Report back every line in the data that includes the string "Loods".
START Dataset records
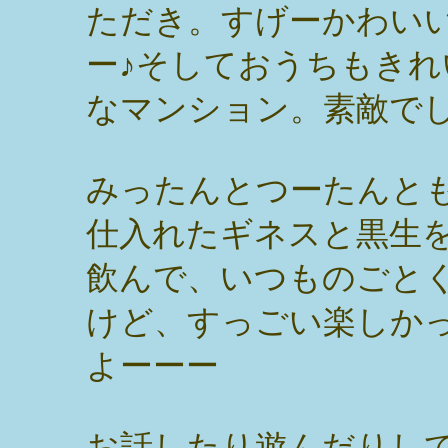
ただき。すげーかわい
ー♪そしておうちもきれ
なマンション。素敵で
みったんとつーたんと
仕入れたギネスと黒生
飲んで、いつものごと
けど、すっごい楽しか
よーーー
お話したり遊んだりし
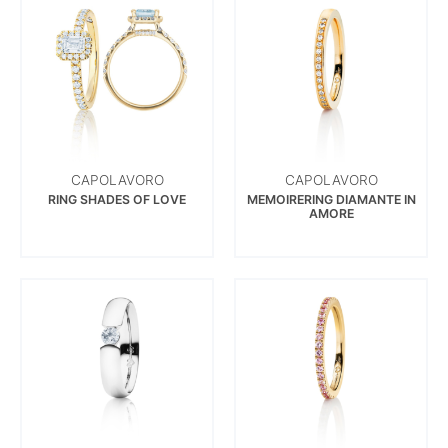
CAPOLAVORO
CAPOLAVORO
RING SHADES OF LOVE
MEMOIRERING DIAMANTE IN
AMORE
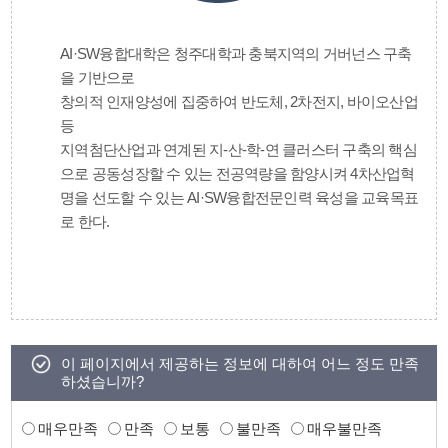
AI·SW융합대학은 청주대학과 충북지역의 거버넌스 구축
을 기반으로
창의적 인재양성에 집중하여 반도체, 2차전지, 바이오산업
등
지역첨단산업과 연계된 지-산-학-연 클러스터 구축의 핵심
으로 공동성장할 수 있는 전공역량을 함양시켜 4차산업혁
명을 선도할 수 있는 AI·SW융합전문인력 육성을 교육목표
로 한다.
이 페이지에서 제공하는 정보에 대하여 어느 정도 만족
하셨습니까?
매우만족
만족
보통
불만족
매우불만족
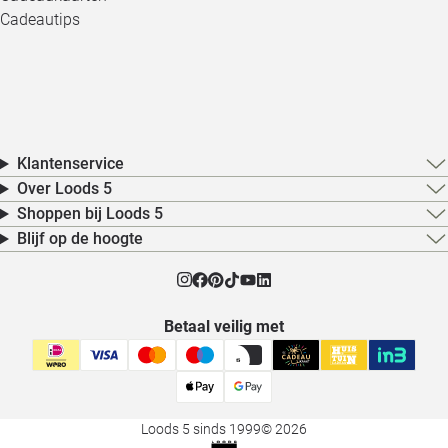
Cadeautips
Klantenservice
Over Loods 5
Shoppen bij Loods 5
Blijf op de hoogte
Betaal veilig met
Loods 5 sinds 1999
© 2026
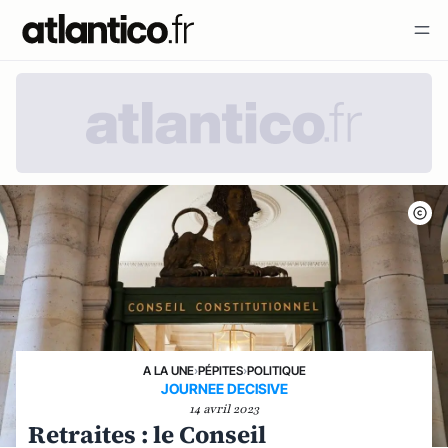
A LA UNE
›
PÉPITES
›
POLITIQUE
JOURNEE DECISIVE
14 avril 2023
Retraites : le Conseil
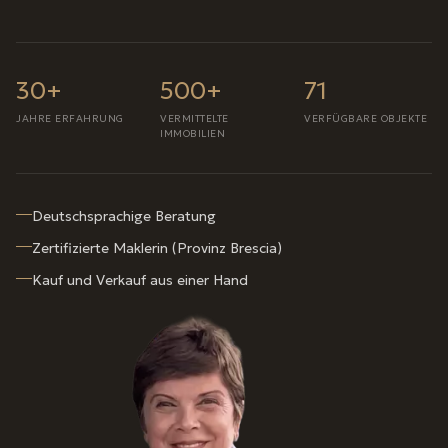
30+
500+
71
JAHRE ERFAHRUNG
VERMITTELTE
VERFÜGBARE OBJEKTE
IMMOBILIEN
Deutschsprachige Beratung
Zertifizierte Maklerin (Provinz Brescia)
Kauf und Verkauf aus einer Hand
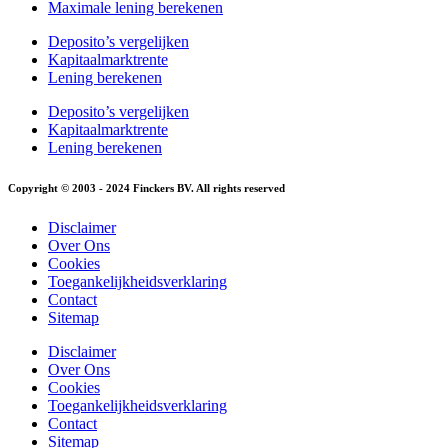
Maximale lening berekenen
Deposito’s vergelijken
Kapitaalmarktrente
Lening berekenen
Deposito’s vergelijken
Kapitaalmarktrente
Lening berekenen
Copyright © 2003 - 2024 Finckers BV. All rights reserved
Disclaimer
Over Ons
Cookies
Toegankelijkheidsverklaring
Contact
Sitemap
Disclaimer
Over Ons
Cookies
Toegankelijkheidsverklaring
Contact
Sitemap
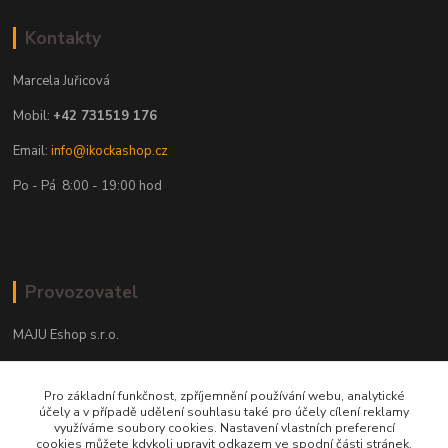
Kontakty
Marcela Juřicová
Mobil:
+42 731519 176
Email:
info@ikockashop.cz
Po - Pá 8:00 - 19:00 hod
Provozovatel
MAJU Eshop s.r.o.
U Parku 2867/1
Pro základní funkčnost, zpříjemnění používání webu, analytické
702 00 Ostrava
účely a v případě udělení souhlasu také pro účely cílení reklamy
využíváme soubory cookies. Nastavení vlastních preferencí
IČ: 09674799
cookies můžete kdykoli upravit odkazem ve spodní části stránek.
END Dataset records
_Task response_.
Over Loods 5
Shoppen bij Loods 5
Loods 5 sinds 1999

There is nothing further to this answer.